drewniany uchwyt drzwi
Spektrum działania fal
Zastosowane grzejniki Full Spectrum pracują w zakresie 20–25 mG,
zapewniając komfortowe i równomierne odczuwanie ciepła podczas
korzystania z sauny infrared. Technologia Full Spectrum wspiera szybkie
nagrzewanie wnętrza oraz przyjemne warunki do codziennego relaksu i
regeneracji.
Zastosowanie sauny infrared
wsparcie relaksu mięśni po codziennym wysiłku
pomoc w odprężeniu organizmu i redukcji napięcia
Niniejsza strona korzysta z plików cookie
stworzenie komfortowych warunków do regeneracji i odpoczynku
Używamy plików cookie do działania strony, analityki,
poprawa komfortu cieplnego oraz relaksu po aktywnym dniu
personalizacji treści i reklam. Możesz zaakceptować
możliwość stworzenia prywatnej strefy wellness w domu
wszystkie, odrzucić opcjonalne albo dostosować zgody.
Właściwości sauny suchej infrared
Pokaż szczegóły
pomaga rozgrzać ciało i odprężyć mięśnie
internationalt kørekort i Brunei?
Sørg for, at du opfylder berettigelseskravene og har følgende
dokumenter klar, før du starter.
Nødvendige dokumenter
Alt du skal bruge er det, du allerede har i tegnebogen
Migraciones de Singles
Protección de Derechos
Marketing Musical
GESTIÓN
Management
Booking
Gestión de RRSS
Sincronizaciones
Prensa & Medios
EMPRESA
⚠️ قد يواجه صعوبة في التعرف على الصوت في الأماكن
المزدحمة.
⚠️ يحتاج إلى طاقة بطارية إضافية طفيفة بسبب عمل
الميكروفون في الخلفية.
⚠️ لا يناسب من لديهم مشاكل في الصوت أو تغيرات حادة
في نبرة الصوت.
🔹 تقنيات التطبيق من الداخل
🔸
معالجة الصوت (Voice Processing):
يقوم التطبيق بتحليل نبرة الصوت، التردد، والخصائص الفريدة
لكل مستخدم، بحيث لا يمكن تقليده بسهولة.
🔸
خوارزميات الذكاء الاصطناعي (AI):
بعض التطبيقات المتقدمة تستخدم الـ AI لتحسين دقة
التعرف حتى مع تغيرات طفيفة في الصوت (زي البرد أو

***

• _Exercise_
Return every line in the listing that contains the word "Full".

• _Answer section_
Zastosowane grzejniki Full Spectrum pracują w zakresie 20–25 mG,
korzystania z sauny infrared. Technologia Full Spectrum wspiera szybkie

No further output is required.